### [TASK GOAL]
Among the lines of the data below, count those that hold the word "черную". Answer with the number alone.
======== AVAILABLE RECORDS ========
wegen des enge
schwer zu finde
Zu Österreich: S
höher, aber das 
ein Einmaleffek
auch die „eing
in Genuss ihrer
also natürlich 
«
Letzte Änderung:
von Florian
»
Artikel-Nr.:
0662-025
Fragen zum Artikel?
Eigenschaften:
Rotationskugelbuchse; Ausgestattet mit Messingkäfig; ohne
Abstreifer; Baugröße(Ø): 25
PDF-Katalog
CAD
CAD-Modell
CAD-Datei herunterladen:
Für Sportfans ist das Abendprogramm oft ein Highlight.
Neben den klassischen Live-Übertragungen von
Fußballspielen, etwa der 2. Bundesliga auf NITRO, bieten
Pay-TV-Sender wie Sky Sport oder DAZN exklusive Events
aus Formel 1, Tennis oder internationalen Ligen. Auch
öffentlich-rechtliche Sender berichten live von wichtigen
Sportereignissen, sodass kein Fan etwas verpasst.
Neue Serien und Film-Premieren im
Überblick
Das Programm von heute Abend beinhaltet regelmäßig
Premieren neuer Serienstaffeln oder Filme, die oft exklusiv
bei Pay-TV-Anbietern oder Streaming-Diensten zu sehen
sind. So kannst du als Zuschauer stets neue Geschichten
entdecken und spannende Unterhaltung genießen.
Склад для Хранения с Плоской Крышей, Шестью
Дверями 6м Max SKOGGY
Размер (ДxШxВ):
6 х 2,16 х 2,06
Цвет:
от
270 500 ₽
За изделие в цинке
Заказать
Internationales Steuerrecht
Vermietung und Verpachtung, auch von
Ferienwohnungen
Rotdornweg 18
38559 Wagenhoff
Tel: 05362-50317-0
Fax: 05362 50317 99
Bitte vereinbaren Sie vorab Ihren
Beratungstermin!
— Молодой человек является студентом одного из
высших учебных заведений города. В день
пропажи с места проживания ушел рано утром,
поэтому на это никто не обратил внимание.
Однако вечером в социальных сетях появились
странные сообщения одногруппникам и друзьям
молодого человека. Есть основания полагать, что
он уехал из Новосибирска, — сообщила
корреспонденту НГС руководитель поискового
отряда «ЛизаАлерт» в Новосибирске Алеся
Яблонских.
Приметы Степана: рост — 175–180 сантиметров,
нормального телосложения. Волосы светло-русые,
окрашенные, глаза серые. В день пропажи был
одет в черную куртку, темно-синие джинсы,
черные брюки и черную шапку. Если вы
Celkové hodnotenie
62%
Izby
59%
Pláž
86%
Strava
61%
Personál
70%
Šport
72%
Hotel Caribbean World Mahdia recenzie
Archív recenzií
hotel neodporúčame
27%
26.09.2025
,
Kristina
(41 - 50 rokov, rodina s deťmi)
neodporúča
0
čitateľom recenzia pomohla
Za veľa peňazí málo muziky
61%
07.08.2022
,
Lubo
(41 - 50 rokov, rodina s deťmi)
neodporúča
========
### [SOLUTION FOR THIS EXERCISE]
2